Muitos desses migrantes haviam sido expulsos nos últimos dias da cidade de Sfax (centro-leste) em meio a tensões com a população local, que exigia a sua saída, afirmam depoimentos recolhidos pela AFP.

A situação em Sfax é de agitação social. Expulsos de suas casas, migrantes dizem estar assustados com a violência das últimas noites e se refugiaram em frente a uma mesquita da cidade, onde aguardam uma solução para a crise.

Foi em frente à mesquita Sidi Lakhmi, no centro de Sfax, que Ousmane, natural da Guiné, se refugiou na manhã da quinta-feira (6), depois de ter sido expulso pelo dono do seu alojamento, dois dias antes. “Não temos escolha, temos que vir para cá, ficamos em grupo. Porque se você ficar em número insuficiente, eles podem cair em cima de você, e você se machuca”, relata.

Sidide, um homem de 30 anos da Costa do Marfim, agradecia a alguns poucos voluntários que apareciam para levar mantimentos. “Caso contrário, não há associação que venha aqui". Apenas alguns tunisianos, acrescenta. 

Enquanto isso, outros migrantes foram transportados para áreas desérticas na fronteira da Líbia e da Argélia pelas autoridades da Tunísia, segundo os testemunhos relatados pela HRW, e deixados à própria sorte.

Sonia, uma camaronesa, relata o que viveu por uma mensagem de voz. Ela fala de uma área montanhosa perto da fronteira com a Argélia. Segundo os vídeos, são cerca de cinquenta pessoas no local. 

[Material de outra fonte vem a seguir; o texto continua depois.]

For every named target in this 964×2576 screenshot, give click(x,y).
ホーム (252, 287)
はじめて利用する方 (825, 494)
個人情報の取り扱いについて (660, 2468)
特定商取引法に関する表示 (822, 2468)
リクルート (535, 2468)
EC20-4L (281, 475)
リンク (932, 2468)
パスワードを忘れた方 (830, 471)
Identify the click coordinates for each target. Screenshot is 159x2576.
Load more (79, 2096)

“Pensamos que a polícia iria nos levar para um local seguro. Mas, ao contrário, a polícia nos empurrou de volta para o deserto. Estamos há três dias entre a fronteira da Tunísia e da Argélia. Realmente, estamos desesperados, não sabemos o que fazer. Um senhor do grupo encontrou um poço. Foi aqui que nos reabastecemos, tivemos um pouco de água para beber", conta. 

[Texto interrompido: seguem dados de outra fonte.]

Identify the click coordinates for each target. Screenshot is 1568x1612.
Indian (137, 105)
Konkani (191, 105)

Essa "zona tampão" perto da Líbia está a 350 quilômetros de Sfax. As autoridades da Tunísia negam ter participado desses envios forçados de pessoas. A ONG Human Rights Watch, que condenou em seu relatório essas expulsões para a fronteira, estima que mais de 500 migrantes foram expulsos dessa forma.

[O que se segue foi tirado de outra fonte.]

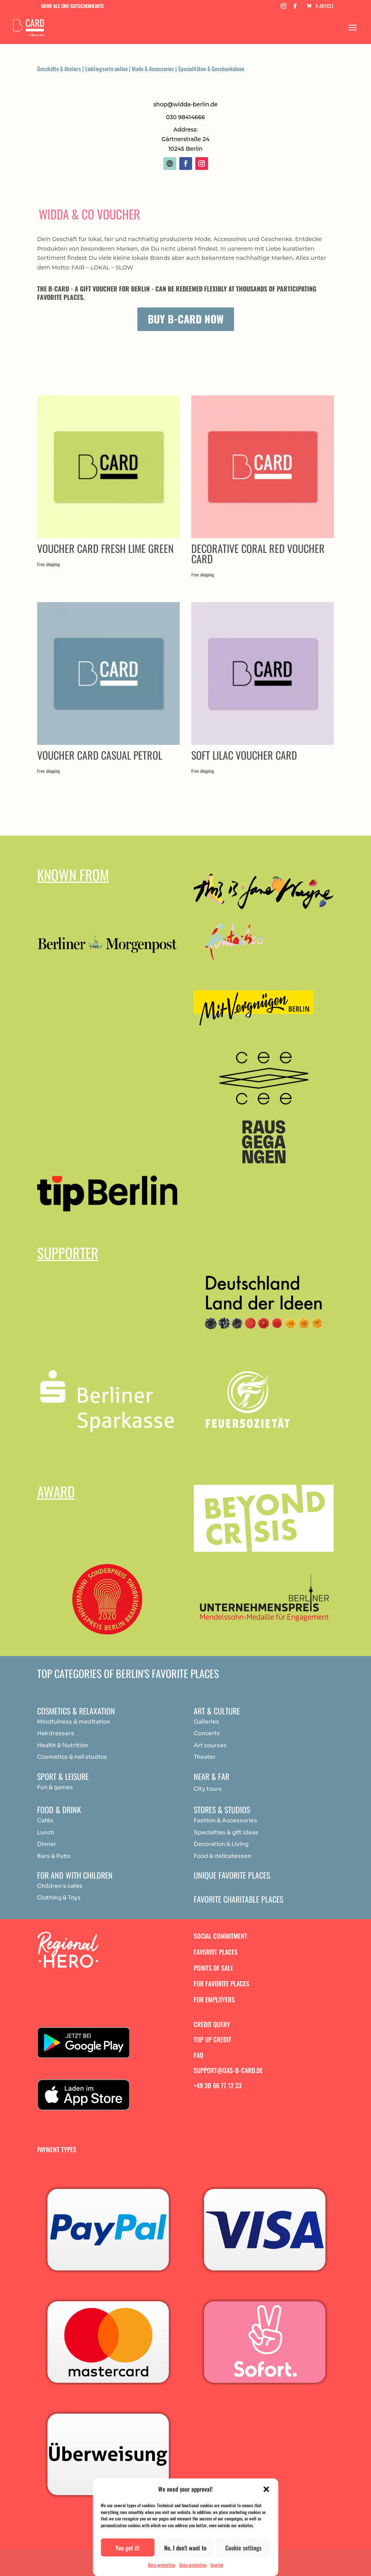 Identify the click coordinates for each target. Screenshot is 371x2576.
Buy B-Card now (186, 319)
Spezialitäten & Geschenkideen (211, 68)
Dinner (46, 1844)
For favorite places (221, 1983)
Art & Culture (217, 1711)
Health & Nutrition (62, 1745)
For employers (214, 1999)
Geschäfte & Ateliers (59, 68)
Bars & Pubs (54, 1856)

“Imigrantes africanos e requerentes de asilo, incluindo crianças, estão desesperados para sair da perigosa área de fronteira e encontrar comida, assistência médica e segurança”, conclui Seibert. “Não há tempo a perder”, alertou a representante da ONG.

Por fim, a HRW pediu à Tunísia para "investigar as forças de segurança implicadas em abusos e levá-los à Justiça".

Um discurso cada vez mais abertamente xenófobo contra esses migrantes se espalhou na Tunísia, desde que o presidente Kais Saied condenou a imigração ilegal, em fevereiro, apresentando-a como uma ameaça demográfica ao seu país.

A presidência rejeitou acusações de “racismo” e denunciou a presença de "hordas" de clandestinos que fazem parte de "uma empresa criminosa" que pretende, segundo o presidente Saied, "mudar a composição demográfica" do país magrebino.

O Fórum Tunisiano para os Direitos Econômicos e Sociais estima que existam 7.000 migrantes indocumentados na Tunísia e 6.000 requerentes de asilo, mas esses números aumentam a cada dia.